|Ph.D Student||Willinger Amnon|
|Subject||Parametric Processes in Dispersion Engineered Photonic|
|Department||Department of Electrical Engineering||Supervisor||Professor Emeritus Gad Eisenstein|
|Full Thesis text|
In optical signal processing, information is carried on an electromagnetic wave and is being amplified, filtered or manipulated, usually before arriving at an opto-electrical receiver. A Photonic Crystal (PhC) waveguide (PCW) is a device that has attractive nonlinear properties for signal processing purposes. It is also chip-scale in size, making it a good candidate for integration in future compact communication systems.
A Photonic Crystal (PhC) is a periodic structure composed of materials with different optical properties. Depending on its design, a PhC allows light in specific spectral range to propagate through it in some directions, while rejecting propagation in other wavelengths and directions. The devices we experiment with and simulate comprise a 170nm to 180nm thick membrane made of GaInP, patterned with air holes having radii between 100nm to 120nm. To match the optical wavelengths of the telecom band (1550nm), the holes are ordered in a hexagonal array with a periodicity of about 500nm. A missing line of holes, called the defect line, constitutes a waveguide core in which light can propagate. The exact formation determines the propagation parameters in the waveguide. This is termed dispersion-engineering since by designing different types of hole and defect line geometries, it is possible to fashion numerous types of propagation properties with interesting dispersion functions, which can suppress or enhance nonlinearities.
In PCWs the spatial distribution of the optical fields has a very small cross section, leading to highly nonlinear properties. This contributes to the use of the PCWs for parametric amplification, where a strong pumping wave would amplify a phase-matched signal by means of four-wave mixing (FWM). Moreover, the band-gap of GaInP (1.9eV) prevents two-photon absorption at 1550nm and therefore GaInP is an ideal semiconductor for nonlinear PCWs.
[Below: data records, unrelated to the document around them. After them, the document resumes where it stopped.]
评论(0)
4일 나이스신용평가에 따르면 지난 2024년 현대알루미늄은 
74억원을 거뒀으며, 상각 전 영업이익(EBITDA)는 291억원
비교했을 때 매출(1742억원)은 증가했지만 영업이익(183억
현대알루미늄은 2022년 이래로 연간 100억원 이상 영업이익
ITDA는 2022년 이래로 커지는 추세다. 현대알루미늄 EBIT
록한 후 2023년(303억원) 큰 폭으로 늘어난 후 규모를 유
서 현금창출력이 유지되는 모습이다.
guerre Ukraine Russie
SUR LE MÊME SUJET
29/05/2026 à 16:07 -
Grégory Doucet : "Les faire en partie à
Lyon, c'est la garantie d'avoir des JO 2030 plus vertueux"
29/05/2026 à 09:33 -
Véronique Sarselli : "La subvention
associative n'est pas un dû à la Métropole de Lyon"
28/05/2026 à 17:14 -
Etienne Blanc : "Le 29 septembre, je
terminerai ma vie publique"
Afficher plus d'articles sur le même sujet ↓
Since phase-matching is crucial for effective parametric interactions, dispersion engineering plays a role as it affects the dispersion in propagation coefficients of the interacting waves.
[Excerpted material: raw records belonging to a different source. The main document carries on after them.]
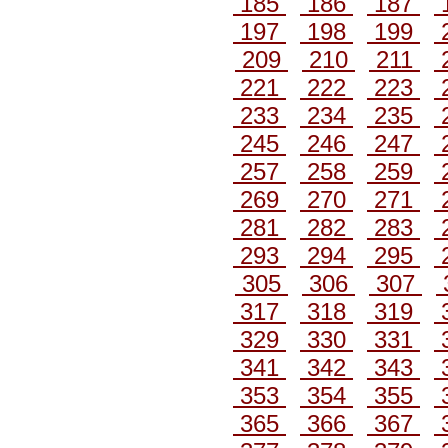
185
186
187
197
198
199
209
210
211
221
222
223
233
234
235
245
246
247
257
258
259
269
270
271
281
282
283
293
294
295
305
306
307
317
318
319
329
330
331
341
342
343
353
354
355
365
366
367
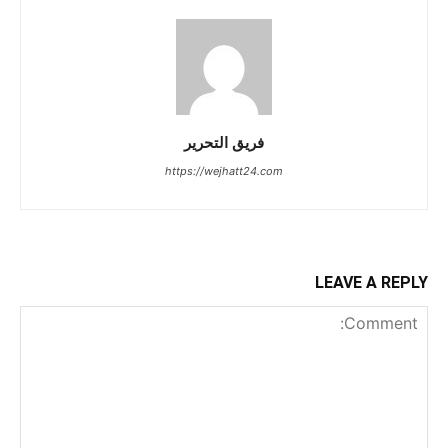
فريق التحرير
https://wejhatt24.com
LEAVE A REPLY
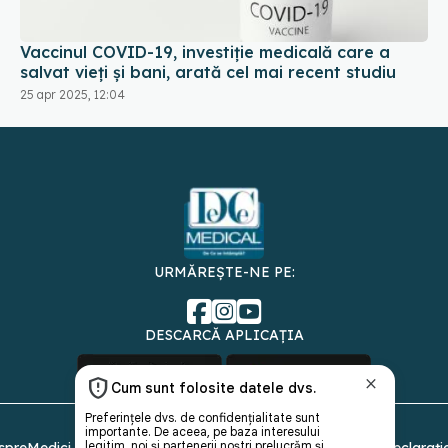
Vaccinul COVID-19, investiție medicală care a
salvat vieți și bani, arată cel mai recent studiu
25 apr 2025, 12:04
URMĂREȘTE-NE PE:
DESCARCĂ APLICAȚIA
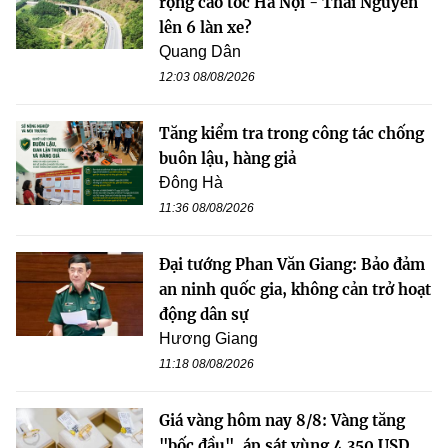
rộng cao tốc Hà Nội - Thái Nguyên
lên 6 làn xe?
Quang Dân
12:03 08/08/2026
Tăng kiểm tra trong công tác chống
buôn lậu, hàng giả
Đông Hà
11:36 08/08/2026
Đại tướng Phan Văn Giang: Bảo đảm
an ninh quốc gia, không cản trở hoạt
động dân sự
Hương Giang
11:18 08/08/2026
Giá vàng hôm nay 8/8: Vàng tăng
"bốc đầu", áp sát vùng 4.350 USD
In this thesis we examine the potential PCWs have for parametric interactions. We measure for the first time narrowband parametric interactions in a semiconductor waveguide, obtained by achieving phase matching between largely detuned waves. The interaction can be tuned, in both optimal signal wavelength and bandwidth, by changes of the pump wavelength, thus acting similar to an optically tuned filter. Another interesting type of interaction is an advance parametric process of phase-sensitive amplification. In such operation mode, the signal gain depends on its input relative phase compared to the phases of two equally detuned high-intensity pumping waves. In coherent communication systems, when data is encoded on the signal phase, this is advantageous since out-of-phase noise accompanying the signal is reduced.
The research combines experiments with comprehensive modeling. We have developed an advanced numerical tool which accounts for the severe dispersion in propagation parameters and losses in these nano-structure PhC waveguide devices. In order to account for the dispersive nature of the nonlinear parameters, we developed a computation algorithm called Multiple-envelope Split-Step Fourier Transform which is superior in the cases we study over the common propagation algorithms.